Background: The prognosis for patients with pancreatic ductal adenocarcinoma (PDAC) remains extremely poor with less than 10% of patients surviving more than 5 years from the diagnosis. PDAC is considered relatively resistant to conventional therapies and recently lack of efficacy of immunotherapy has been shown for this aggressive malignancy. Recently a novel immunosuppressive pathway, called adenosine pathway, has been suggested to contribute to the ability of PDAC to evade the immune system and its resistance to immunotherapies (IOT) and cytotoxic treatments, by generating extracellular adenosine (eAdo) as a consequence of the conversion of a molecule of ATP by enzymes called CD39 and CD73. The stimulation of the adenosine receptors by extracellular adenosine on the immune cells has been shown to favour a pro-tumorigenic and tolerogenic microenvironment.
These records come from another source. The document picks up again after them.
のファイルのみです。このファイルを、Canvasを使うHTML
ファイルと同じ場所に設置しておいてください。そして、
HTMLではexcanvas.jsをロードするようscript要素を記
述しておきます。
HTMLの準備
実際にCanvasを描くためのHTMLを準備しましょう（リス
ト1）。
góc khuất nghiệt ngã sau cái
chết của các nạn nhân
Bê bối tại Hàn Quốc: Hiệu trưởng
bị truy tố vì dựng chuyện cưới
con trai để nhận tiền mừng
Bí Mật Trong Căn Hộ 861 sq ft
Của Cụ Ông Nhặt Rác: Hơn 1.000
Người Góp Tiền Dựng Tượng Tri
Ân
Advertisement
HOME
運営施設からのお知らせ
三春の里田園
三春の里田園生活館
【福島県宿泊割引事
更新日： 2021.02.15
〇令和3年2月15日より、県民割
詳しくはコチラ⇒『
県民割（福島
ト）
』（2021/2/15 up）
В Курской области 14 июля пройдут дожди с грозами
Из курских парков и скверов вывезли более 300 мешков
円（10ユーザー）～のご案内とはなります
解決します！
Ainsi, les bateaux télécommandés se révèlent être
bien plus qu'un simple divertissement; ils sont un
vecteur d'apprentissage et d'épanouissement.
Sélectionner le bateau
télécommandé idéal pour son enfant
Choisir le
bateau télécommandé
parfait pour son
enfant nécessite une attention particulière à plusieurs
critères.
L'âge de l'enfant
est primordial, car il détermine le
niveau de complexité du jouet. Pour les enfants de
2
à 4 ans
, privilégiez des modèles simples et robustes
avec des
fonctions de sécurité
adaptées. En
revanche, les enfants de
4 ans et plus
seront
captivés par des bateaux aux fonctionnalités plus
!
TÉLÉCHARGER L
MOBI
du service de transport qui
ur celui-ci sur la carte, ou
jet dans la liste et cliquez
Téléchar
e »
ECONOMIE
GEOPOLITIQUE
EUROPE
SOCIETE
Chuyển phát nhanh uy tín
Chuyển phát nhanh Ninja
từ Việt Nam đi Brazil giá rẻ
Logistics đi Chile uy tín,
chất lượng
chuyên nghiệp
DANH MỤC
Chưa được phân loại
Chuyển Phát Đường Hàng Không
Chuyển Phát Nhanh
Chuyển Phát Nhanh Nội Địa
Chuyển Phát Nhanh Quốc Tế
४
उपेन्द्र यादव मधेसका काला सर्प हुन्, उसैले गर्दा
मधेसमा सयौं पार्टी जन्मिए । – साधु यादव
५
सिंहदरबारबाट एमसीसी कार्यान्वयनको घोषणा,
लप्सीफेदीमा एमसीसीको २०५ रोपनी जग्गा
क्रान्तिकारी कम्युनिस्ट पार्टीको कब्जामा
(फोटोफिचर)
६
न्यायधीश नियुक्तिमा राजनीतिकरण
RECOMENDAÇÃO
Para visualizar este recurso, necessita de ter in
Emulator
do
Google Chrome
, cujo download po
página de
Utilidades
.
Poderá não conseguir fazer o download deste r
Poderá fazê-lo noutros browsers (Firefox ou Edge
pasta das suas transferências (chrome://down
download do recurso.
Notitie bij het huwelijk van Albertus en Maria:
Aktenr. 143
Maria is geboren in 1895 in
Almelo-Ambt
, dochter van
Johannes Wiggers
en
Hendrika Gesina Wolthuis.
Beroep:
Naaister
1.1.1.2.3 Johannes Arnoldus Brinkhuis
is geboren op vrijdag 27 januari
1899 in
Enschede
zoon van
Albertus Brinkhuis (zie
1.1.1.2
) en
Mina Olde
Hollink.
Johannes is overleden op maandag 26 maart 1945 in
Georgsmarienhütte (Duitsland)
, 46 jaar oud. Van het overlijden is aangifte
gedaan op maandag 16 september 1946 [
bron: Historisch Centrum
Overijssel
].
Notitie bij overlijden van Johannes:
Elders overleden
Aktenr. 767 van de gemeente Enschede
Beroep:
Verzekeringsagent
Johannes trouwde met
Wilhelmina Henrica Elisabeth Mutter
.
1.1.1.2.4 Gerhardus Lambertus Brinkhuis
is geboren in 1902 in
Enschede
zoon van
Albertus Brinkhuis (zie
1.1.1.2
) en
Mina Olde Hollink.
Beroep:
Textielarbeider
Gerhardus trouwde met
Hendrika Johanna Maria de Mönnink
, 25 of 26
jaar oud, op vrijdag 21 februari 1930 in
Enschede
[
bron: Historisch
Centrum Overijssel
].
Results: Using syngeneic, in vivo murine models of PDAC with differential immune infiltration and response to IOT and the KPC mouse model, CD39 and CD73 were shown to be highly expressed on tumour-infiltrating immune cells. The distribution of extracellular adenosine appeared heterogeneous in murine PDAC, with high concentrations in hypoxic areas, enriched for myeloid infiltration. M2 macrophages among other myeloid populations, highly expressed the Adora2a receptor, particularly in the IOT-resistant model. Targeting the adenosine pathway (Adoi) delayed tumour growth and reduced the occurrence of lung metastases in IOT-resistant tumours. Further, Adoi improved the efficacy of combinations of cytotoxic agents or immunotherapy. Genes related to immune modulation, hypoxia response and tumour stroma were downregulated following Adoi. Further tumour-infiltrating M2 macrophages were found reduced following Adoi. Finally, an adenosine-related gene dataset generated by RNAseq was shown to have similarities with the squamous subtype of PDAC identified by Bailey in humans (Bailey P. et al. 2016) and a specific adenosine signature was generated associating the adenosine pathway to a poorer prognosis in human PDAC.

Conclusions: The formation of eAdo appears to favour the development of the immunosuppressive and pro-tumorigenic TME in PDAC, contributing to its resistance to conventional and novel therapies. The presence of the adenosine pathway in human PDAC seems to associate with biological features of aggressiveness and be related to a poorer prognosis. Therefore, inhibition of the adenosine pathway may represent a strategy to modulate the TME and improve response to therapy in patients with PDAC.